The next three have to do with generalization. (Generalization is when the behavior is fluent in any environment with any person, and despite competing environmental demands.) Is the dog able to do it with duration? From a distance? When there are distractions?
For each component, you choose whether the dog’s response was unacceptable, needs improvement, met the standard you set, exceeded expectations, or was considered excellent. If your dog scores all 3s or above, then you can increase criteria.
The really tricky part of baselining is making sure that you are very clear in what you’re looking at. A sit is not just a sit. To one person, a sit may mean that the dog’s butt hits the ground within 5 seconds or so. To another, a sit may been that the dog’s elbows are straight and the hips square, that the dog did a tuck sit (where the back legs come under him rather than the dog rocking backwards into the sit), that the response happens within a second of being cues with a single verbal cue, and that the dog remains in the sit until told otherwise.
Pretty big difference in those two descriptions, isn’t there? During the working sessions, we spent a lot of time nailing down exactly what we were looking at. I was sometimes surprised to discover that I envisioned the behavior looking completely different from the way my teammates had envisioned it. We got quite good at describing what we were about to do very clearly: I am going to stand in front of my dog while she’s standing at a distance of 3 feet, then give her a single hand signal to sit. I expect that her but will be on the ground within 2 seconds; I don’t care what the sit looks like.

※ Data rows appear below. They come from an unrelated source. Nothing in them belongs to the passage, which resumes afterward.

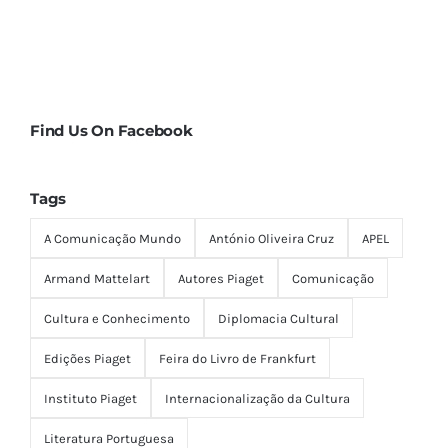
Find Us On Facebook
Tags
A Comunicação Mundo
António Oliveira Cruz
APEL
Armand Mattelart
Autores Piaget
Comunicação
Cultura e Conhecimento
Diplomacia Cultural
Edições Piaget
Feira do Livro de Frankfurt
Instituto Piaget
Internacionalização da Cultura
Literatura Portuguesa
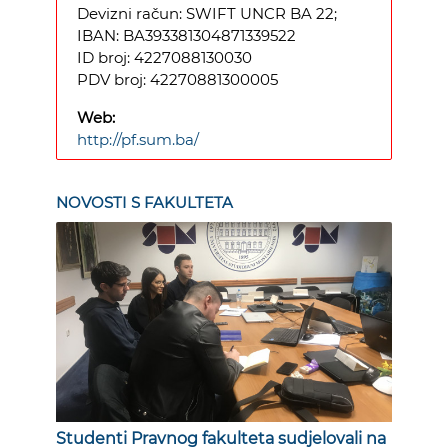
Devizni račun: SWIFT UNCR BA 22;
IBAN: BA393381304871339522
ID broj: 4227088130030
PDV broj: 42270881300005
Web:
http://pf.sum.ba/
NOVOSTI S FAKULTETA
Studenti Pravnog fakulteta sudjelovali na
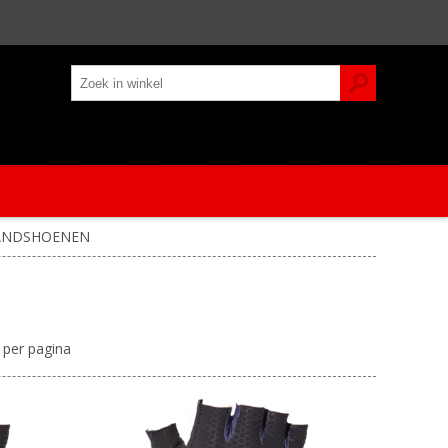
ANDSHOENEN
per pagina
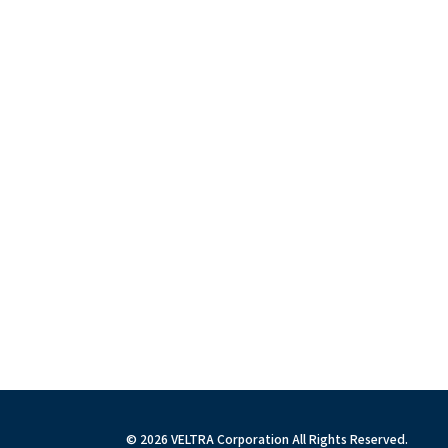
© 2026 VELTRA Corporation All Rights Reserved.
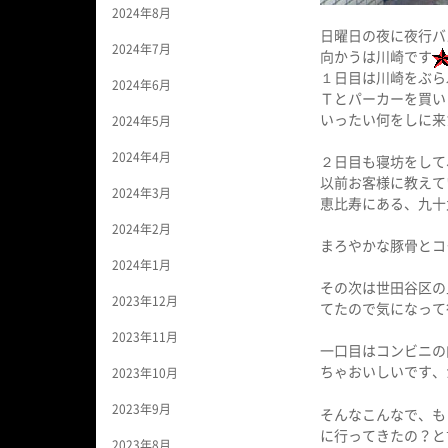
2024年8月
日曜日の夜に夜行バ
2024年7月
向かうは川崎です
１日目は川崎をぶら
2024年6月
Ｔとパーカーを買い
いったい何をしに来
2024年5月
2024年4月
２日目も寝坊をして
以前お客様に教えて
2024年3月
恵比寿にある、九十
2024年2月
まろやかな豚骨とコ
2024年1月
その次は世田谷区の
2023年12月
てたので気になって
2023年11月
一口目はコンビニの
ちゃおいしいです、
2023年10月
2023年9月
そんなこんなで、も
に行ってきたの？と
2023年8月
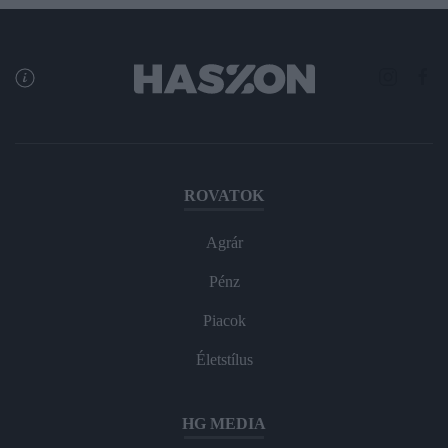
ROVATOK
Agrár
Pénz
Piacok
Életstílus
HG MEDIA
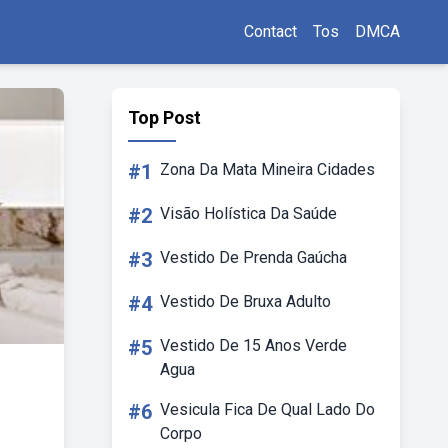
Contact
Tos
DMCA
Top Post
#1
Zona Da Mata Mineira Cidades
#2
Visão Holística Da Saúde
#3
Vestido De Prenda Gaúcha
#4
Vestido De Bruxa Adulto
#5
Vestido De 15 Anos Verde
Agua
#6
Vesicula Fica De Qual Lado Do
Corpo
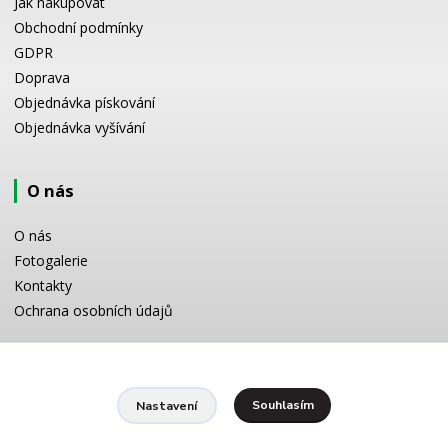
Jak nakupovat
Obchodní podmínky
GDPR
Doprava
Objednávka pískování
Objednávka vyšívání
O nás
O nás
Fotogalerie
Kontakty
Ochrana osobních údajů
Odborné poradenství
Souhlasím
Nastavení
Potřebujete poradit s výběrem? Neváhejte se zeptat:
+420 728 772 566
8 -16 h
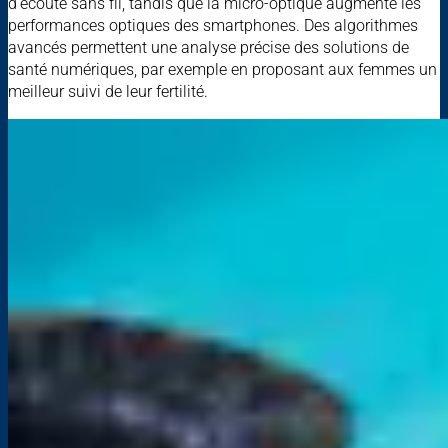
d’écoute sans fil, tandis que la micro-optique augmente les
performances optiques des smartphones. Des algorithmes
avancés permettent une analyse précise des solutions de
santé numériques, par exemple en proposant aux femmes un
meilleur suivi de leur fertilité.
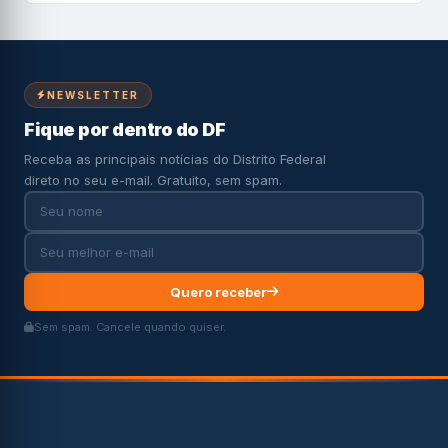
NEWSLETTER
Fique por dentro do DF
Receba as principais notícias do Distrito Federal
direto no seu e-mail. Gratuito, sem spam.
Quero receber
Sem spam. Cancele quando quiser.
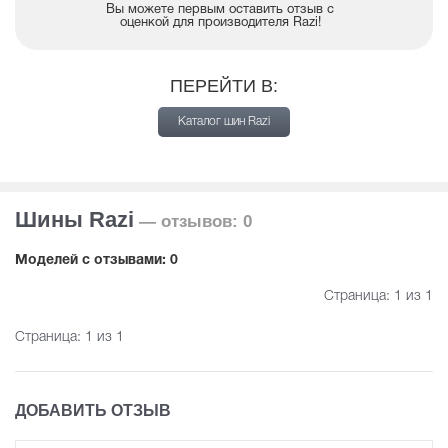
Вы можете первым оставить отзыв с
оценкой для производителя Razi!
ПЕРЕЙТИ В:
Каталог шин Razi
Шины Razi
— отзывов: 0
Mоделей с отзывами: 0
Страница:
1
из 1
Страница:
1
из 1
ДОБАВИТЬ ОТЗЫВ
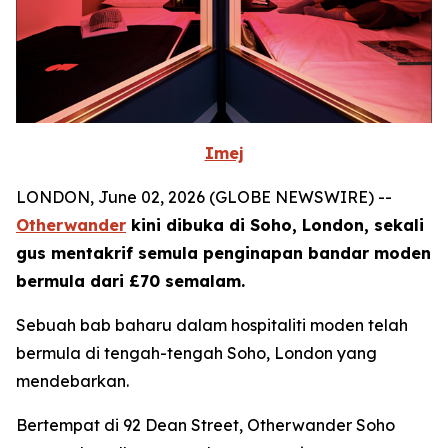
Imej
LONDON, June 02, 2026 (GLOBE NEWSWIRE) --
Otherwander
kini dibuka di Soho, London, sekali
gus mentakrif semula penginapan bandar moden
bermula dari £70 semalam.
Sebuah bab baharu dalam hospitaliti moden telah
bermula di tengah-tengah Soho, London yang
mendebarkan.
Bertempat di 92 Dean Street, Otherwander Soho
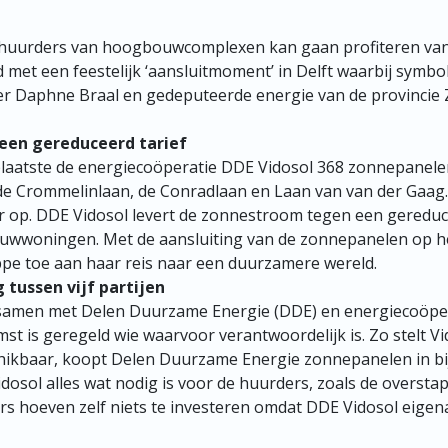
 huurders van hoogbouwcomplexen kan gaan profiteren va
 met een feestelijk ‘aansluitmoment’ in Delft waarbij symbo
r Daphne Braal en gedeputeerde energie van de provincie 
en gereduceerd tarief
laatste de energiecoöperatie DDE Vidosol 368 zonnepanelen
 Crommelinlaan, de Conradlaan en Laan van van der Gaag
 op. DDE Vidosol levert de zonnestroom tegen een gereduce
uwwoningen. Met de aansluiting van de zonnepanelen op h
pe toe aan haar reis naar een duurzamere wereld.
tussen vijf partijen
samen met Delen Duurzame Energie (DDE) en energiecoöpera
 is geregeld wie waarvoor verantwoordelijk is. Zo stelt V
kbaar, koopt Delen Duurzame Energie zonnepanelen in bij
osol alles wat nodig is voor de huurders, zoals de oversta
s hoeven zelf niets te investeren omdat DDE Vidosol eigenaa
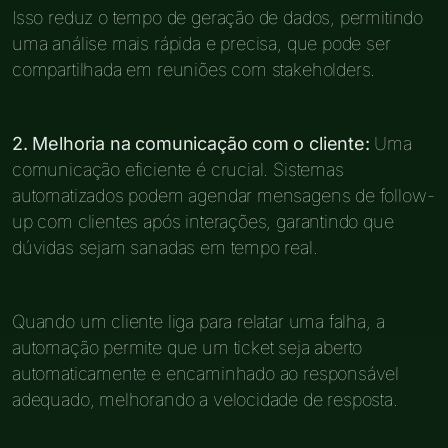
Isso reduz o tempo de geração de dados, permitindo
uma análise mais rápida e precisa, que pode ser
compartilhada em reuniões com stakeholders.
2. Melhoria na comunicação com o cliente:
Uma
comunicação eficiente é crucial. Sistemas
automatizados podem agendar mensagens de follow-
up com clientes após interações, garantindo que
dúvidas sejam sanadas em tempo real.
Quando um cliente liga para relatar uma falha, a
automação permite que um ticket seja aberto
automaticamente e encaminhado ao responsável
adequado, melhorando a velocidade de resposta.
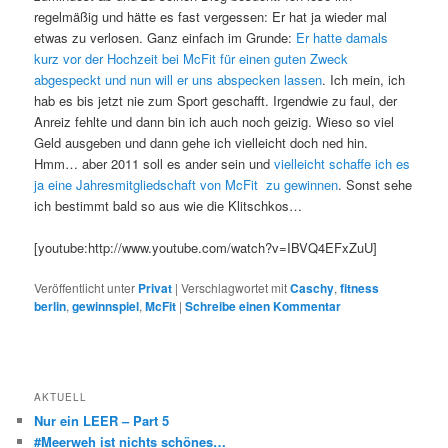
regelmäßig und hätte es fast vergessen: Er hat ja wieder mal
etwas zu verlosen. Ganz einfach im Grunde:
Er hatte damals
kurz vor der Hochzeit bei McFit für einen guten Zweck
abgespeckt und nun will er uns abspecken lassen
. Ich mein, ich
hab es bis jetzt nie zum Sport geschafft. Irgendwie zu faul, der
Anreiz fehlte und dann bin ich auch noch geizig. Wieso so viel
Geld ausgeben und dann gehe ich vielleicht doch ned hin.
Hmm… aber 2011 soll es ander sein und
vielleicht schaffe ich es
ja eine Jahresmitgliedschaft von McFit zu gewinnen
. Sonst sehe
ich bestimmt bald so aus wie die Klitschkos…
[youtube:http://www.youtube.com/watch?v=IBVQ4EFxZuU]
Veröffentlicht unter
Privat
|
Verschlagwortet mit
Caschy
,
fitness
berlin
,
gewinnspiel
,
McFit
|
Schreibe einen Kommentar
AKTUELL
Nur ein LEER – Part 5
#Meerweh ist nichts schönes…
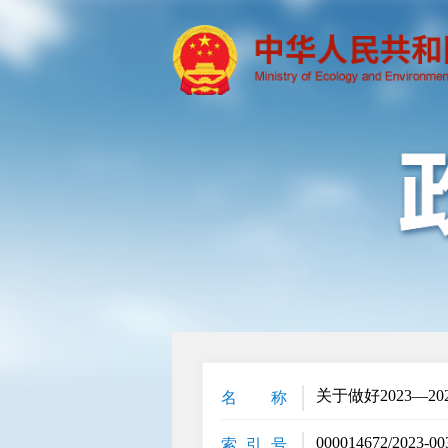
关于做好2023—
名 称
000014672/2023-00
索 引 号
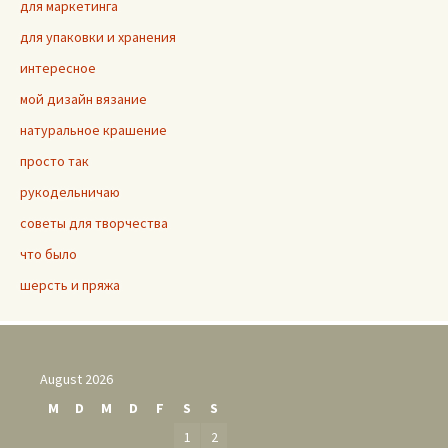
для маркетинга
для упаковки и хранения
интересное
мой дизайн вязание
натуральное крашение
просто так
рукодельничаю
советы для творчества
что было
шерсть и пряжа
August 2026
M
D
M
D
F
S
S
1
2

This might seem picky and pedantic, but not only will it help you get an accurate baseline, it’s also important to do this when you start your training sessions. Remember, part of MapQuest is both knowing where you currently are and knowing where you want to go. Just as there is a big difference between Madison, Wisconsin and Madison, South Dakota, there is a big difference between a competition sit and a puppy sit.
Now, I’ll be honest. All of this seems like a lot of work. I probably won’t be busting out the forms any time in the future. I’ve tried record keeping in the past and honestly, I’m just lazy. But I do want to play with the idea of a single-rep baseline and I will definitely be better about articulating my criteria before I start training.
What about you? Will you incorporate any of this information in your training?